GCT gave JBJ's two sons letters to show to their then prospective employers that:
http://theonlinecitizen.com/2008/10/vivian-balakrishnan-attends-jbjs-wake/
However, our differences were not personal. In 1993, one of you (Kenneth) wrote to Mr Goh Chok Tong, who was then Prime Minister, to say that you found employers in Singapore reluctant to offer you a job, and your only explanation was that the employers felt the authorities would not welcome your employment because of your name. Mr Goh replied with a letter which could be shown to prospective employers, to say that the government did not hold anything against you, and that employers should evaluate you fairly on your own merits, like any other candidate, because Singapore needed every talented person that it could find. Mr Goh had previously made the same point to your brother Philip, whom he had invited to lunch. I am therefore happy that both of you have established yourselves in Singapore.

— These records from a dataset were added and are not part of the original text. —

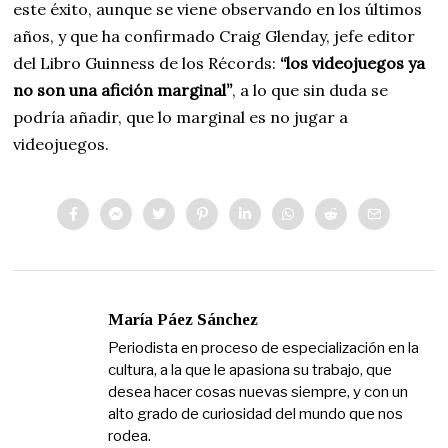
este éxito, aunque se viene observando en los últimos
años, y que ha confirmado Craig Glenday, jefe editor
del Libro Guinness de los Récords:
“los videojuegos ya
no son una afición marginal”
, a lo que sin duda se
podría añadir, que lo marginal es no jugar a
videojuegos.
María Páez Sánchez
Periodista en proceso de especialización en la
cultura, a la que le apasiona su trabajo, que
desea hacer cosas nuevas siempre, y con un
alto grado de curiosidad del mundo que nos
rodea.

Please accept my deepest condolences.
LHL
A great loss.... You shall be remembered, another warrior down and out....
Originally posted by lionnoisy:PAP would give chances to second generations of opposition.
Lim Ching Siong brought his two sons back to SG for education.
They became doctors.Another son of a former communist opposition
was also allowed return to work in SG from PRC.
GCT gave JBJ's two sons letters to show to their then prospective employers that:
http://theonlinecitizen.com/2008/10/vivian-balakrishnan-attends-jbjs-wake/
They should give Lim Chin Siong's sons chance. Without LCS, there would be no PAP today. He was a deciding factor that allowed PAP to win the elections.